Character-based Lexer as Recognizer

trans

unread,

Sep 28, 2016, 9:54:19 AM9/28/16

to

Has anyone considered using an extensible character-based lexer for a recognizer?

I imagine it could be quite simple, given how Forth works in comparison to other languages. I imagine it working more-or-less along the following lines.

Recognizers are broken down into a hierarchy of "sub-recognizers" (for lack of a better term), each of these are simply triggered by two possible state conditions 1) the current character matching a character in a set and/or 2) a counter. Each sub-recognizer passes execution along to a sub-recognizers below it based on it's condition until a completion is reached.

I think an example will explain better. Lets do an ISO date, e.g. "2016-09-28".

The first "node" in our recognizer matches on any digit 0 to 9, and has itself as a sub-recognizer as long as it's counter is less than 4. When the counter reaches four and the next character is a "-", then it passes off to a sub-recognizer which does the same thing except this time it loops until the counter is 2 and the character is "-", then execution is passed to that sub-recognizer where each character is processed until the counter is 2 and the next character is a space. At that point we have our date.

The nice thing about this hierarchal approach is that it is very efficient b/c we can reuse sub-recognizers that recognizers have in common. So for instance dates and numbers can share the first sub-recognizer, passing off to different sub-recognizers based on different conditions (dates after a four count of repeat digits and numbers when a "." or " " appear.)

I hope I explained that well enough. I find it easier to demonstrate with a diagram but that's hard to draw here. When I have more time (next week) maybe I can draw it in an image and post it.

Jan Coombs

unread,

Oct 2, 2016, 8:03:30 AM10/2/16

to

On Wed, 28 Sep 2016 06:54:07 -0700 (PDT)
trans <tran...@gmail.com> wrote:

> Has anyone considered using an extensible character-based
> lexer for a recognizer?

Yes, occasionally, and just last week...

The ANS core wordset uses ~50 initial chars, so maybe a
character-based lexer would lead to a smaller and faster
dictionary if a table-based method is used.
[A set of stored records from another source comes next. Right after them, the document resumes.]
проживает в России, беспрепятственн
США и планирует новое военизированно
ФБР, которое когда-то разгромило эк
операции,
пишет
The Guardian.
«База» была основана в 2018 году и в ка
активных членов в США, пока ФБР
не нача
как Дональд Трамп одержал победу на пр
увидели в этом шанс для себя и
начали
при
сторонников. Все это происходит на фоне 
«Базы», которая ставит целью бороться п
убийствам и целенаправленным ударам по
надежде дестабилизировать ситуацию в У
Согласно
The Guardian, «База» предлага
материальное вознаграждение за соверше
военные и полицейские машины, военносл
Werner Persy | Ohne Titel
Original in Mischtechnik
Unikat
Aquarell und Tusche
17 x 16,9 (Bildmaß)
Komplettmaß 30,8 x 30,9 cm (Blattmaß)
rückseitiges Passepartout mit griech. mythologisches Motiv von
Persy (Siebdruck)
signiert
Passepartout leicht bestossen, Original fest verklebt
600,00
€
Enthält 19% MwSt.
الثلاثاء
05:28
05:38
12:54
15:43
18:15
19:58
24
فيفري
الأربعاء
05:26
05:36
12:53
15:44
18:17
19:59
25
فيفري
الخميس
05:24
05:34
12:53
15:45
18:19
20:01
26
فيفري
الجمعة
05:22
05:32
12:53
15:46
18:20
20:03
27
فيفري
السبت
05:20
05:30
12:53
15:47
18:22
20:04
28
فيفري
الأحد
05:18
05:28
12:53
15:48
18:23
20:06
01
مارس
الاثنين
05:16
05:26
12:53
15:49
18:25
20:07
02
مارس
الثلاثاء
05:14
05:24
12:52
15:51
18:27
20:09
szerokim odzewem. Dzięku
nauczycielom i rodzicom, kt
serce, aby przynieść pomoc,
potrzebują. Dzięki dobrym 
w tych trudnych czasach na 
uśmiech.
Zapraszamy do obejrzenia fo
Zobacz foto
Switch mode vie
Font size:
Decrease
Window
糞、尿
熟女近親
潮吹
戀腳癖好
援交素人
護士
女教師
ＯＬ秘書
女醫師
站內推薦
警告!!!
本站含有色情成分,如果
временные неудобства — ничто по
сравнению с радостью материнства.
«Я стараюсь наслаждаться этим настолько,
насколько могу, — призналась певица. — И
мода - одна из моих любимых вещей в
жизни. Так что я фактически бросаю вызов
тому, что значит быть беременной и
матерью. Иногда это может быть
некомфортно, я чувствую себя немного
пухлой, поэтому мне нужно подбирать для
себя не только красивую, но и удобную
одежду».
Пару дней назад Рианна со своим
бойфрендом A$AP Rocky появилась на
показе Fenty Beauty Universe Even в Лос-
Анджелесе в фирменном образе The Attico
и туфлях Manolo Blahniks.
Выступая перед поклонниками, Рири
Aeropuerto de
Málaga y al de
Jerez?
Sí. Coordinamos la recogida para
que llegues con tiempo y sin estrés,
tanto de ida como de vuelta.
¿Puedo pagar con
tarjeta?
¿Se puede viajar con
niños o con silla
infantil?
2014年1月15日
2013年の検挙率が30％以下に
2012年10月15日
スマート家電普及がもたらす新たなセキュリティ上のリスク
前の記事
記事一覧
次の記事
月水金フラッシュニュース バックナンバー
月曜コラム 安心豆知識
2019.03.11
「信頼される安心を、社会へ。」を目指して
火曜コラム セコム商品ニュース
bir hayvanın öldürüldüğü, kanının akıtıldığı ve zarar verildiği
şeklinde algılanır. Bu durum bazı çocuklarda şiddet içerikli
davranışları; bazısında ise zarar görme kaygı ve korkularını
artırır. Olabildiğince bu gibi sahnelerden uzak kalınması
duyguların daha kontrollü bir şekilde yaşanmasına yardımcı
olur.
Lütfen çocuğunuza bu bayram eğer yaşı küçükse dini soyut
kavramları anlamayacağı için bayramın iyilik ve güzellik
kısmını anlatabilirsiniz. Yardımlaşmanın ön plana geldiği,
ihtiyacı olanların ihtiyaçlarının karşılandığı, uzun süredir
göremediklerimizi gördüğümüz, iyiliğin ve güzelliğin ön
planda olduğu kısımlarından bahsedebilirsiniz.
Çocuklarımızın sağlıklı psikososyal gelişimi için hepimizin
Email me if you'd like my analysis and table sketch.

Jan Coombs
--

trans

unread,

Oct 4, 2016, 10:06:53 PM10/4/16

to

I would indeed. But I am using Google Groups and it obscures email addresses in the email header, so I can't get your full address. So go ahead and email me at tran...@gmail.com.

Albert van der Horst

unread,

Oct 5, 2016, 5:54:13 AM10/5/16

to

In article <20161002130329.483f838d@HP-6550b>,

Jan Coombs <jenfhaom...@murmic.plus.com> wrote:
>On Wed, 28 Sep 2016 06:54:07 -0700 (PDT)
>trans <tran...@gmail.com> wrote:
>
>> Has anyone considered using an extensible character-based
>> lexer for a recognizer?
>
>Yes, occasionally, and just last week...
>
>The ANS core wordset uses ~50 initial chars, so maybe a
>character-based lexer would lead to a smaller and faster
>dictionary if a table-based method is used.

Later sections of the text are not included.